Ten patients showed a complete response and 12 patients showed a partial response to rifampin at a dose of 5 mg/kg per day twice daily.56 When using rifampin
close monitoring of blood tests is needed, serum transaminase levels should be measured at regular intervals due to possible risk of hepatoxicity, which may occur due to rifampin monotherapy and also in up to 13% of patients with concurrent use of pyrazinamide or isoniazid.57,58 Clinical monitoring of rifampin can be achieved through initial evaluation using platelet counts and liver function tests, educating patients about the possible side effects, questioning patients about the occurrence of symptoms that may denote underlying side effects and clinically evaluating selleck products patients with a positive response. Serum testing for hepatic injury is indicated, especially if patients are receiving other hepatotoxic agents such as isoniazid or pyrazinamide. Rifampin at a dose of 300 mg/day improves cholestatic pruritus. Naloxone and naltrexone. Other medications used to manage pruritus are naloxone and naltrexone. A recent review concluded that patients with pruritus due to several causes including cholestasis, chronic urticaria and atopic dermatitis
may benefit from treatment with µ-opioid receptor antagonists.59 Double blind placebo controlled trials show that usage of parenteral naloxone at a Everolimus order dose of 0.4 mg bolus followed by 0.2 µg/kg per min continous infusion, or oral naltrexone at a dose of 50 mg/day is effective in management of cholestatic pruritus.60,61 Zellos et al. reported moderately successful usage of oral naltrexone at a dosage of 1 to 2 mg/kg once daily in four pediatric patients with cholestatic pruritus refractory to ursodeoxycholic acid, bile-acid binding Idoxuridine resins, rifampin and hydroxyzine.

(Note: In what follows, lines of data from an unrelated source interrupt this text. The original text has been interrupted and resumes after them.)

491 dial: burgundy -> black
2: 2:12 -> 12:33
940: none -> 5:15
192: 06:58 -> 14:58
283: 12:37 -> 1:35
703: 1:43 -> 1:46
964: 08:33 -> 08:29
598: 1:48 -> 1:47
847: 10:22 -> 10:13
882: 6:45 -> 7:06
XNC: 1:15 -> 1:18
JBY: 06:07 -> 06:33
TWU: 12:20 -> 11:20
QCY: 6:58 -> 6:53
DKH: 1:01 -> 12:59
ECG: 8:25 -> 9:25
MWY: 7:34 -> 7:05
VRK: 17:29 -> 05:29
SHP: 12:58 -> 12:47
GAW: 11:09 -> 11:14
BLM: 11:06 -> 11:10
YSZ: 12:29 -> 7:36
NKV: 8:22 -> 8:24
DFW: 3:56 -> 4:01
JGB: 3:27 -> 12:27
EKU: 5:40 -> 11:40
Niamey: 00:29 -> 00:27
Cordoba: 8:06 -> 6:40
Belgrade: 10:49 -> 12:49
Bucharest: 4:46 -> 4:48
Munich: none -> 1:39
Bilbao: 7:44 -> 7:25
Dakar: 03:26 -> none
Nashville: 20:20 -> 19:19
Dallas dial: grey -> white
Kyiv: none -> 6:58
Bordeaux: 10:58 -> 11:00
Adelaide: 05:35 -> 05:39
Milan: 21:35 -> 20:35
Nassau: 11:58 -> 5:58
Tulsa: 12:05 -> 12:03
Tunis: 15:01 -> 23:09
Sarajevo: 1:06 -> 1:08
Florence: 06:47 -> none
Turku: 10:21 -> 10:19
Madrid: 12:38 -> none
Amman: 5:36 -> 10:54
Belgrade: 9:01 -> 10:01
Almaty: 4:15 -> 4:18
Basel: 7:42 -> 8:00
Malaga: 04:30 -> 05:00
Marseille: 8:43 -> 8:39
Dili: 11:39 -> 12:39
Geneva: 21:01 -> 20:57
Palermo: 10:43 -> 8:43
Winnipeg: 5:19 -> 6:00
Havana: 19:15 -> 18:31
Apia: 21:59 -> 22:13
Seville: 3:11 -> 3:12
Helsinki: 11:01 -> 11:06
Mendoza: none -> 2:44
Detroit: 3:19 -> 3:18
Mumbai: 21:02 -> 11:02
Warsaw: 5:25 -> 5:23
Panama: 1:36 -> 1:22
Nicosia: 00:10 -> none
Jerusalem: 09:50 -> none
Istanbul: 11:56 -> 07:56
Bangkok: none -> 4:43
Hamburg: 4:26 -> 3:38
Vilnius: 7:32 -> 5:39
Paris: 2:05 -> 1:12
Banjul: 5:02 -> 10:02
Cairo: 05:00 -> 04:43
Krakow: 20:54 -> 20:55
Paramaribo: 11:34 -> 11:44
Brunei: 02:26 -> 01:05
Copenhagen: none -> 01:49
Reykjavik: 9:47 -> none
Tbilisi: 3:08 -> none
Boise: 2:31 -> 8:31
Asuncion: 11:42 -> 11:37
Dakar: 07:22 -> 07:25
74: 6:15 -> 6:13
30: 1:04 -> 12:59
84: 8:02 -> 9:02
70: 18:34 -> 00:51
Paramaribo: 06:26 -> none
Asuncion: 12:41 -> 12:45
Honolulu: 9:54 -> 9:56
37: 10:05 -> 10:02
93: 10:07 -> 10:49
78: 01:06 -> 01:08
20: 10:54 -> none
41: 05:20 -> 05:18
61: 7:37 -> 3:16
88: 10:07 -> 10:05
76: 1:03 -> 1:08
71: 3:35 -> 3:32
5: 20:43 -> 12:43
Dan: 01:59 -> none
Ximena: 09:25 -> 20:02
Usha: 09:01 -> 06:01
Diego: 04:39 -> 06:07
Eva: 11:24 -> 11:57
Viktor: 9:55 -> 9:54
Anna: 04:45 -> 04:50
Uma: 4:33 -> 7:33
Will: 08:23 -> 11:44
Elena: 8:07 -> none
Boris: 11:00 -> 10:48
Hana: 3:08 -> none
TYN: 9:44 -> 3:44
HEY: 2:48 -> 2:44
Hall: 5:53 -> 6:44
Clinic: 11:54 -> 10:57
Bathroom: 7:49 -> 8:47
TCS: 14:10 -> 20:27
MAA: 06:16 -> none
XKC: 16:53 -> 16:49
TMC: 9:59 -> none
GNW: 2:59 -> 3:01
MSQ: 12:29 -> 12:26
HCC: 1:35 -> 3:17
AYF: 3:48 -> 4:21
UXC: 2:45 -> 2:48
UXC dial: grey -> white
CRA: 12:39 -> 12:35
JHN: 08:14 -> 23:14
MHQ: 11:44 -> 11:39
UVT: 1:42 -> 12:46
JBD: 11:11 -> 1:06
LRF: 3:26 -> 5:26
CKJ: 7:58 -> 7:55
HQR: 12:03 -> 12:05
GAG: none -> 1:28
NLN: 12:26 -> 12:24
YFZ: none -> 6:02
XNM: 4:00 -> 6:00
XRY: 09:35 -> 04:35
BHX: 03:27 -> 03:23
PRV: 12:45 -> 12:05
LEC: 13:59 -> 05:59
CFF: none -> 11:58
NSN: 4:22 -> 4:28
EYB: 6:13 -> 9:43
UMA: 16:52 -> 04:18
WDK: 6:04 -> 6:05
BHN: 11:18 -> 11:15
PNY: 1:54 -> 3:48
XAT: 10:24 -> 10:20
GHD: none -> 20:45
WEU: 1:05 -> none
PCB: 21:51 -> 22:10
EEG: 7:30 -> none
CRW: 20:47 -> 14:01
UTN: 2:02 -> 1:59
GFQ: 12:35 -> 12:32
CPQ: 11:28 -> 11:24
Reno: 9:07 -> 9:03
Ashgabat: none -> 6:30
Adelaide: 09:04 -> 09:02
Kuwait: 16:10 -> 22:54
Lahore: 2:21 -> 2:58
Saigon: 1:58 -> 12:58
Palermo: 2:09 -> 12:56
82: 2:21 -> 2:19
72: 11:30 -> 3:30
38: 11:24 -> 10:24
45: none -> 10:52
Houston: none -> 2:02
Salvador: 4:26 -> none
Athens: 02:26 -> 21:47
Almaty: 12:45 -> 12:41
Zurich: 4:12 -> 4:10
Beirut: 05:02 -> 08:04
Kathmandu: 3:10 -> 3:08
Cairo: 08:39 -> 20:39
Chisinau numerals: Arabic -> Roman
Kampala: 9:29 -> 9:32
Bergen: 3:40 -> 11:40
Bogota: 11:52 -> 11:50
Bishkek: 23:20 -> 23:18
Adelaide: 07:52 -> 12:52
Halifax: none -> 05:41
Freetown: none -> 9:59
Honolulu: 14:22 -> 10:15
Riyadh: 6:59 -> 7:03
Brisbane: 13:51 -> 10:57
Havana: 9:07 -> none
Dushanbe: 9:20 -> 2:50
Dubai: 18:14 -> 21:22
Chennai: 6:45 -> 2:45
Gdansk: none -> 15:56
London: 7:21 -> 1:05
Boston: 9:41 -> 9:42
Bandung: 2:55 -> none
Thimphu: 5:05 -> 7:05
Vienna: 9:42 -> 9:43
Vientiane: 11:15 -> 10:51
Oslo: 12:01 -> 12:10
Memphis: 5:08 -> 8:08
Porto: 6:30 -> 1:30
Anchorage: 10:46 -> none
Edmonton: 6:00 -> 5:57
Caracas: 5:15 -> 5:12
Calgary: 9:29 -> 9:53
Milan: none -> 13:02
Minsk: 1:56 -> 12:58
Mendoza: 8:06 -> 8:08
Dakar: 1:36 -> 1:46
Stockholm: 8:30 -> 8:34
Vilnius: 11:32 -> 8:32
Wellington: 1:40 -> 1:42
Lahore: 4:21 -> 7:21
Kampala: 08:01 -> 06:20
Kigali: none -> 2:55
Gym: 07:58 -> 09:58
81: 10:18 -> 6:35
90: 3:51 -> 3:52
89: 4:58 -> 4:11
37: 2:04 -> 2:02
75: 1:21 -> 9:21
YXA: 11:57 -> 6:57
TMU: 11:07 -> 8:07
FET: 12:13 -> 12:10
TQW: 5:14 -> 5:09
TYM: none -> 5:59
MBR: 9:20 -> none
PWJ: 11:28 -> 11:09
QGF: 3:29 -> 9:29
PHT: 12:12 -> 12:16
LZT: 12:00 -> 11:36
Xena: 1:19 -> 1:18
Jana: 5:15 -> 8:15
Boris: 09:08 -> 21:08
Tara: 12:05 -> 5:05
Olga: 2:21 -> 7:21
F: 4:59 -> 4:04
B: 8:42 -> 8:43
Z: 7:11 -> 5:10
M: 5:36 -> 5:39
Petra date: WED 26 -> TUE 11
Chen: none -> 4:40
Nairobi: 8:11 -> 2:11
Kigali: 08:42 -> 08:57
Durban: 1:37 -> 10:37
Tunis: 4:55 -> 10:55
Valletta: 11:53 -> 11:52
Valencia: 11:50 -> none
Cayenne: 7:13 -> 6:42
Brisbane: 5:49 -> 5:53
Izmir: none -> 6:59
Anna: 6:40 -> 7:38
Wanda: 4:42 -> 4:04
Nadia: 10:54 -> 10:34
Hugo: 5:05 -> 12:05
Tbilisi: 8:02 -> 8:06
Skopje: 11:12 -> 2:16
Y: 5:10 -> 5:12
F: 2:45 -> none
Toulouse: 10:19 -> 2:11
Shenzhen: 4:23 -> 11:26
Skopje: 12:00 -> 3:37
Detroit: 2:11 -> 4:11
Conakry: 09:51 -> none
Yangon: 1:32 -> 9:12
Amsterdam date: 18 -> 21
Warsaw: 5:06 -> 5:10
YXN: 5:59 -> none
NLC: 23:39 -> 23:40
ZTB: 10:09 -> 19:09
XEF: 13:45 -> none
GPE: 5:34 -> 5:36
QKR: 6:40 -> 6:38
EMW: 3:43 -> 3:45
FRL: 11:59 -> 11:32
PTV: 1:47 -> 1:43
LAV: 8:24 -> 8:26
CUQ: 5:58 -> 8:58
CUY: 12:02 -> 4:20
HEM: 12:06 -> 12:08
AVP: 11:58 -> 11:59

No side effects were experienced in 75% of patients, while one patient stopped medication usage due to nausea and abdominal pain.62 A common side effect to opioid antagonists is the opiate withdrawal reaction, which may be minimized by reducing the dosage of naltrexone administered or admitting the patient for intravenous therapy with naloxone and then switching to naltrexone after 1–2 days.63 Contraindications to naltrexone and nalmefene include acute hepatitis, liver failure and severe liver insufficiency. Opioid antagonists should be avoided in patients with drug addictions or patients receiving opioid containing medications.59 Opioid antagonists are effective as second line agents. Sertraline. Sertraline, a selective serotonin re-uptake inhibitor (SSRI), is another therapeutic option for cholestatic pruritus. Its mechanism of action depends on the contribution of serotonin to the pruritogenic pathway in cholestasis.